Un jeu de levées, et rien d’autre
Les premières mentions du trionfi apparaissent dans les comptes des cours de Ferrare et de Milan autour de 1440. Le jeu ajoute aux quatre couleurs ordinaires une cinquième série d’images qui coupe les autres : ce sont les atouts, et le mot italien qui les désigne a donné notre mot triomphe. La mécanique est celle d’un jeu de levées, comparable à celle du bridge.
Les jeux peints de cette époque, comme les cartes dites Visconti-Sforza, sont des objets de luxe, rehaussés d’or, commandés par des familles princières. Ils ne circulent pas : ce sont des cadeaux de cour.
L’atelier, le bois et le pochoir
Le tarot devient un objet courant quand il passe à l’impression. Le procédé est stable pendant trois siècles : un bloc de bois gravé en relief donne le trait noir, puis les couleurs sont posées au pochoir, un pochoir par couleur, souvent quatre ou cinq. Le résultat est reconnaissable à ses aplats qui débordent légèrement du trait.
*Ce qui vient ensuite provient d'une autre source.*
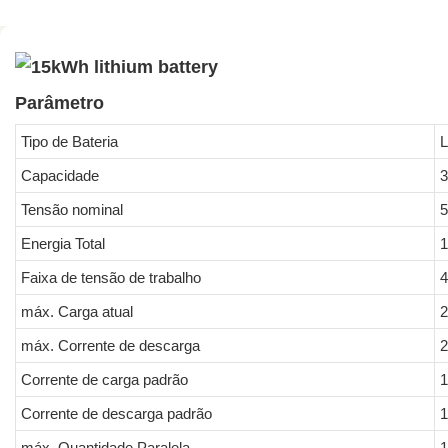
Parâmetro
Tipo de Bateria
Capacidade
3
Tensão nominal
5
Energia Total
1
Faixa de tensão de trabalho
4
máx. Carga atual
máx. Corrente de descarga
Corrente de carga padrão
Corrente de descarga padrão
máx. Quantidade Paralela
1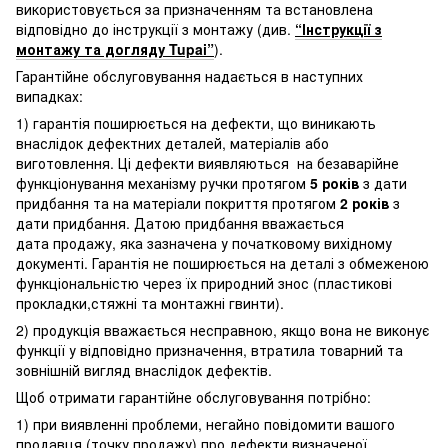
використовується за призначенням та встановлена
відповідно до інструкції з монтажу (див.
“Інструкції з
монтажу та догляду Tupai”
).
Гарантійне обслуговування надається в наступних
випадках:
1) гарантія поширюється на дефекти, що виникають
внаслідок дефектних деталей, матеріалів або
виготовлення. Ці дефекти виявляються на безаварійне
функціонування механізму ручки протягом
5 років
з дати
придбання та на матеріали покриття протягом
2 років
з
дати придбання. Датою придбання вважається
дата продажу, яка зазначена у початковому вихідному
документі. Гарантія не поширюється на деталі з обмеженою
функціональністю через їх природний знос (пластикові
прокладки,стяжні та монтажні гвинти).
2) продукція вважається несправною, якщо вона не виконує
функції у відповідно призначення, втратила товарний та
зовнішній вигляд внаслідок дефектів.
Щоб отримати гарантійне обслуговування потрібно:
1) при виявленні проблеми, негайно повідомити вашого
продавця (точку продажу) про дефекти визначеної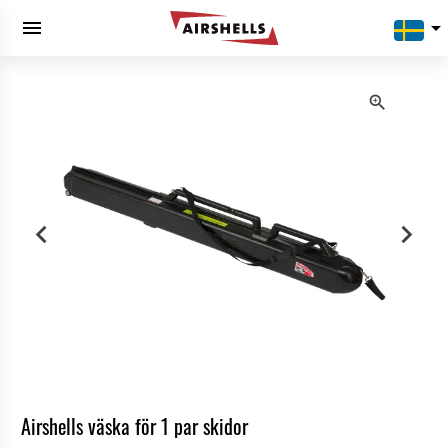
menu
arrow_drop_down
Airshells väska för 1 par skidor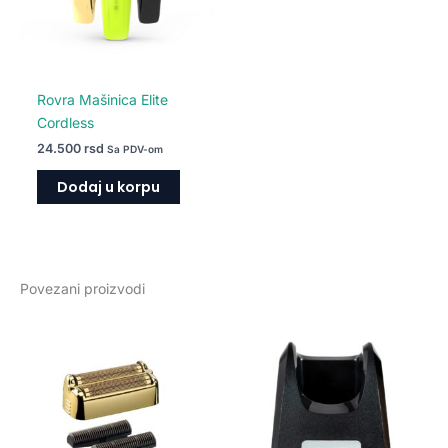
Rovra Mašinica Elite
Cordless
24.500
rsd
Sa PDV-om
Dodaj u korpu
Povezani proizvodi
Ovaj
proizvod
ima
više
varijanti.
Opcije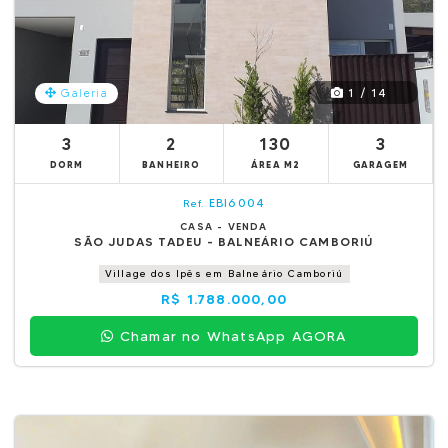
1 / 14
Galeria
3
2
130
3
DORM
BANHEIRO
ÁREA M2
GARAGEM
EBI6004
Ref.
CASA - VENDA
SÃO JUDAS TADEU - BALNEÁRIO CAMBORIÚ
Village dos Ipês em Balneário Camboriú
R$ 1.788.000,00
Chamar no WhatsApp AGORA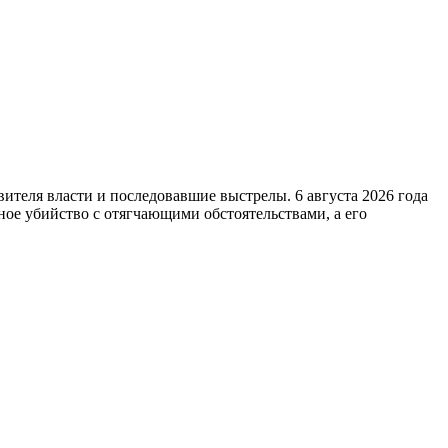
вителя власти и последовавшие выстрелы. 6 августа 2026 года
ое убийство с отягчающими обстоятельствами, а его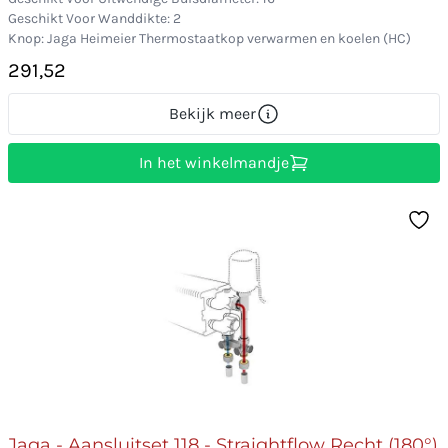
Geschikt Voor Wanddikte: 2
Knop: Jaga Heimeier Thermostaatkop verwarmen en koelen (HC)
291,52
Bekijk meer
In het winkelmandje
Jaga - Aansluitset 118 - Straightflow Recht (180°)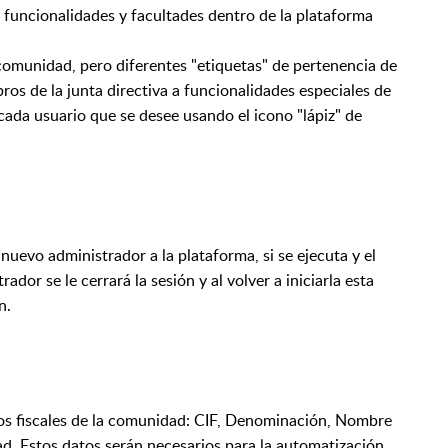
 funcionalidades y facultades dentro de la plataforma
 comunidad, pero diferentes "etiquetas" de pertenencia de
bros de la junta directiva a funcionalidades especiales de
 cada usuario que se desee usando el icono "lápiz" de
 nuevo administrador a la plataforma, si se ejecuta y el
dor se le cerrará la sesión y al volver a iniciarla esta
ón.
tos fiscales de la comunidad: CIF, Denominación, Nombre
. Estos datos serán necesarios para la automatización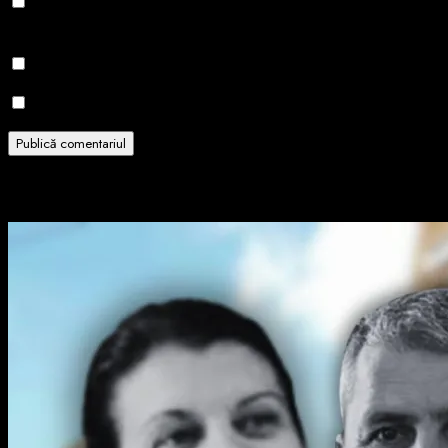
Salvează-mi numele, emailul și site-ul web în acest navigator
pentru data viitoare când o să comentez.
Notifică-mă prin email când sunt publicate alte comentarii.
Notifică-mă prin email când sunt publicate articole noi.
Related Stories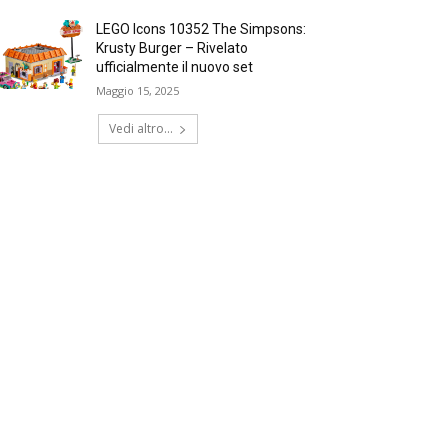
LEGO Icons 10352 The Simpsons:
Krusty Burger – Rivelato
ufficialmente il nuovo set
Maggio 15, 2025
Vedi altro...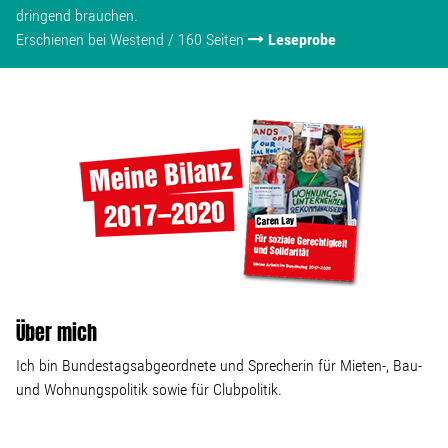
dringend brauchen.
Erschienen bei Westend / 160 Seiten
Leseprobe
Über mich
Ich bin Bundestagsabgeordnete und Sprecherin für Mieten-, Bau-
und Wohnungspolitik sowie für Clubpolitik.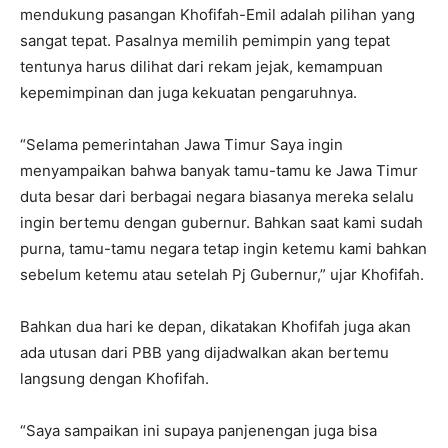
mendukung pasangan Khofifah-Emil adalah pilihan yang
sangat tepat. Pasalnya memilih pemimpin yang tepat
tentunya harus dilihat dari rekam jejak, kemampuan
kepemimpinan dan juga kekuatan pengaruhnya.
“Selama pemerintahan Jawa Timur Saya ingin
menyampaikan bahwa banyak tamu-tamu ke Jawa Timur
duta besar dari berbagai negara biasanya mereka selalu
ingin bertemu dengan gubernur. Bahkan saat kami sudah
purna, tamu-tamu negara tetap ingin ketemu kami bahkan
sebelum ketemu atau setelah Pj Gubernur,” ujar Khofifah.
Bahkan dua hari ke depan, dikatakan Khofifah juga akan
ada utusan dari PBB yang dijadwalkan akan bertemu
langsung dengan Khofifah.
“Saya sampaikan ini supaya panjenengan juga bisa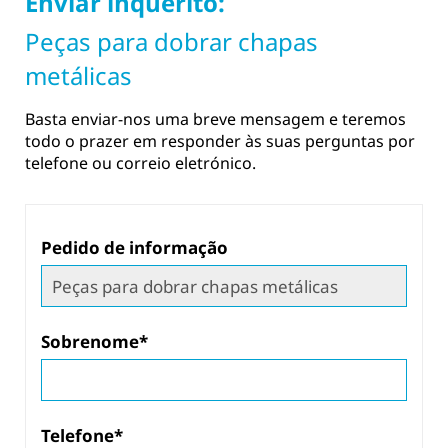
Enviar inquérito:
processo, de modo a garantir
grau de flexibilidade no
Peças para dobrar chapas
uma qualidade
processamento de chapas
consistentemente elevada. A
metálicas
metálicas e podem ser
escolha do material correto é,
personalizados de acordo com os
portanto, essencial para o
Basta enviar-nos uma breve mensagem e teremos
requisitos específicos do projeto.
todo o prazer em responder às suas perguntas por
produto final e para a sua
telefone ou correio eletrónico.
utilização.
Pedido de informação
Sobrenome*
Telefone*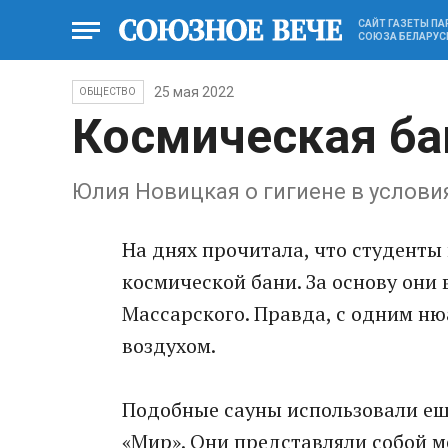
САЙТ ГАЗЕТЫ П
СОЮЗА БЕЛАРУС
25 мая 2022
ОБЩЕСТВО
Космическая ба
Юлия Новицкая о гигиене в услов
На днях прочитала, что студенты
космической бани. За основу они
Массарского. Правда, с одним ню
воздухом.
Подобные сауны использовали еще
«Мир». Они представляли собой 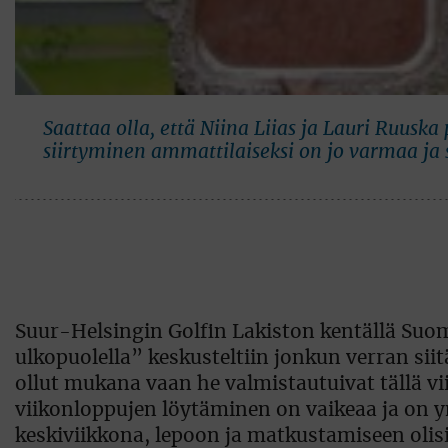
Saattaa olla, että Niina Liias ja Lauri Ruus
siirtyminen ammattilaiseksi on jo varmaa ja 
Suur-Helsingin Golfin Lakiston kentällä Su
ulkopuolella” keskusteltiin jonkun verran siit
ollut mukana vaan he valmistautuivat tällä v
viikonloppujen löytäminen on vaikeaa ja on y
keskiviikkona, lepoon ja matkustamiseen olisi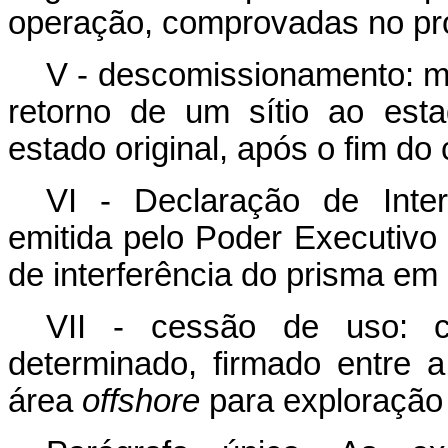
operação, comprovadas no proj
V - descomissionamento: m
retorno de um sítio ao est
estado original, após o fim do
VI - Declaração de Inter
emitida pelo Poder Executivo c
de interferência do prisma em 
VII - cessão de uso: co
determinado, firmado entre 
área
offshore
para exploração 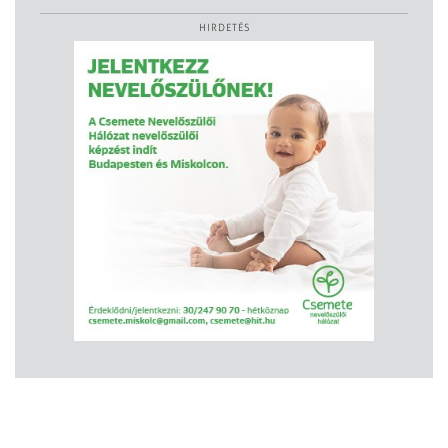
HIRDETÉS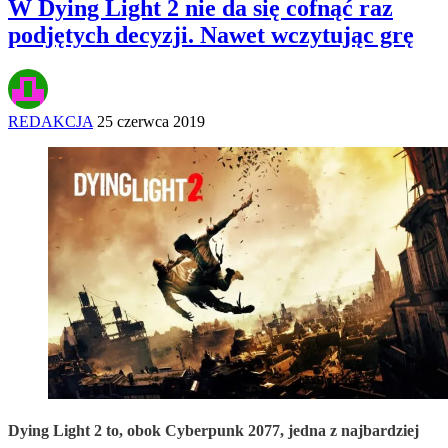
W Dying Light 2 nie da się cofnąć raz
podjętych decyzji. Nawet wczytując grę
REDAKCJA
25 czerwca 2019
Dying Light 2 to, obok Cyberpunk 2077, jedna z najbardziej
C’est cette technique qui explique la physionomie des cartes dites de Marseille. Les visages sont simplifiés parce qu’un bloc de bois ne rend pas les demi-teintes ; les couleurs sont peu nombreuses parce que chaque pochoir supplémentaire coûte un passage ; les contours sont épais parce qu’ils doivent survivre à l’usure du bois, qui imprime des milliers de feuilles.
Pourquoi Marseille, et ce que le nom recouvre
Le nom est tardif : il se répand au XXe siècle pour désigner une famille de jeux dont les modèles ont circulé en Europe occidentale, et dont des ateliers de Marseille, Besançon, Lyon et de Suisse romande ont produit des variantes. Deux jeux servent aujourd’hui de références : celui de Jean Noblet, vers 1650, et celui de Nicolas Conver, daté de 1760.
Les différences entre ateliers sont réelles et documentées : un objet tenu d’une main ou de l’autre, une couleur de vêtement, un détail d’architecture. Elles viennent de recopiages successifs, chaque graveur reprenant le bloc d’un prédécesseur avec ses propres approximations. Beaucoup d’interprétations modernes reposent sur des détails qui sont, en réalité, des accidents de gravure.
Le basculement vers la divination
La bascule est datable. En 1781, Antoine Court de Gébelin publie un essai où il affirme que le tarot serait un livre égyptien sauvé de l’Antiquité. L’affirmation est fausse, et elle est réfutée dès le XIXe siècle, mais elle fonde l’usage divinatoire. Quelques années plus tard, un cartomancien parisien connu sous le nom d’Etteilla publie les premières méthodes de tirage et fait éditer un jeu conçu pour cela.
Il faut donc tenir les deux faits ensemble : les images sont anciennes et documentées, la lecture divinatoire qu’on en fait est récente et repose sur une origine imaginaire. Cela n’enlève rien à l’intérêt des cartes, mais cela situe ce qu’on lit quand on les lit.
Ce qu’on voit sur une carte ancienne
Sur un tirage d’époque, le papier est un carton de plusieurs feuilles collées, dont la tranche se dédouble avec l’usage. Le dos est presque toujours uni ou couvert d’un semis, pour que le motif ne trahisse pas la carte. Beaucoup de jeux portent une marque fiscale : la carte à jouer a été taxée en France pendant des siècles, et cette marque permet souvent de dater l’objet à quelques années près.
Questions fréquentes
Le tarot vient-il d’Égypte ?
Non. L’hypothèse égyptienne date de 1781 et ne repose sur aucun document. Les plus anciennes traces du jeu sont italiennes et remontent aux années 1440.
Pourquoi certains arcanes n’ont-ils pas de nom ?
Dans les jeux anciens, la treizième lame est le plus souvent laissée sans titre. L’explication la plus simple est typographique et commerciale, et non ésotérique : les ateliers évitaient d’imprimer un mot jugé de mauvais augure sur un objet vendu.
Les couleurs d’origine sont-elles connues ?
Partiellement. Les pochoirs employaient un petit nombre de teintes, et les exemplaires conservés ont vieilli différemment selon leur conservation. Les restitutions modernes reposent sur des comparaisons entre plusieurs tirages du même atelier.